The second reason to read this novel is that Millhauser presents a satire of biography, especially literary biography (also skewered in A.S. Byatt’s Possession).  Jeffrey’s anxious dedication to detail astounds and overwhelms and in the end disturbs; for example, one list of many is the list of prizes from candy and cereal boxes that goes on for a hilarious and nostalgic two pages. Like our narrator reminds us:

For what is genius, I ask you, but the capacity to be obsessed? ...We have all been geniuses, you and I; but sooner or later it is beaten out of us, the glory faded, and by the age of seven most of us are nothing but wretched little adults.

Such is the choice our workaholic culture and addiction-driven consumer life offer: be obsessed or be average. As literary biographer Lucasta Miller says, “Only obsession can explain what keeps the literary biographer going.”

When this book was released in 1972, some critics griped that though the writing was evocative and well-observed, the novel seemed to lack deeper meaning. Beyond me is how they missed that this is story of obsession. As such, it joins classics of passion and fixation such as Moby Dick, The Great Gatsby, Lolita, The Collector, and Possession (again with Byatt!).
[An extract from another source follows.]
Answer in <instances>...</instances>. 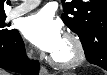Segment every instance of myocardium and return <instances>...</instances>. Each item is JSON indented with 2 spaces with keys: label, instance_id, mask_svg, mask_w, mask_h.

Jeffrey is obsessed with Edwin. The reader wonders why Jeffrey is so sedulous and rapacious in observing and collecting data on Edwin’s life. Is the voracity for information gathering and analysis to fill a gap in Jeffrey and his world? Jeffrey mentions his mother only in passing and mentions his father not at all. He has no sibs. He has no friends but Edwin. He manipulates girls to like him to distract Edwin’s attention from them. Adapting typical maladaptive behavior, Jeffery seeks to control his corner of a chaotic world and allay anxiety by collecting rocks and stamps. And Edwin.

Jeffrey’s asides and mania for lists hint he has blind spots, as he imposes on Edwin’s life Jeffrey’s own narrow interpretations and expectations. He’s cynical and jealous as he describes Edwin’s schoolboy crush on the “unworthy” Rose Dorn. That Edwin’s family is Jewish, for example, escapes his fixed gaze and detailed commentary. So do the sudden disappearances or deaths of kids that have attracted Edwin’s attention and that are blandly mentioned in passing by Jeffrey. Jeffrey is the classic untrustworthy narrator who poses as all-knowing, like a literary biographer.

Millhauser wrote this novel while he was a break from PHD studies in you-know-what major – the reader can tell Millhauser had read enough literary biographies and literary criticism for three lifetimes. While the novel reminds us of an American childhood that those us born in the Forties and Fifties can connect with, it also reminds us that this mock-biography did not stem the tide of doorstop biographies: John Adams by David McCullough (751 pages); Alexander Hamilton by Ron Chernow (818 pages); and Red Comet: The Short Life and Blazing Art of Sylvia Plath by Heather L. Clark (1,154 pages).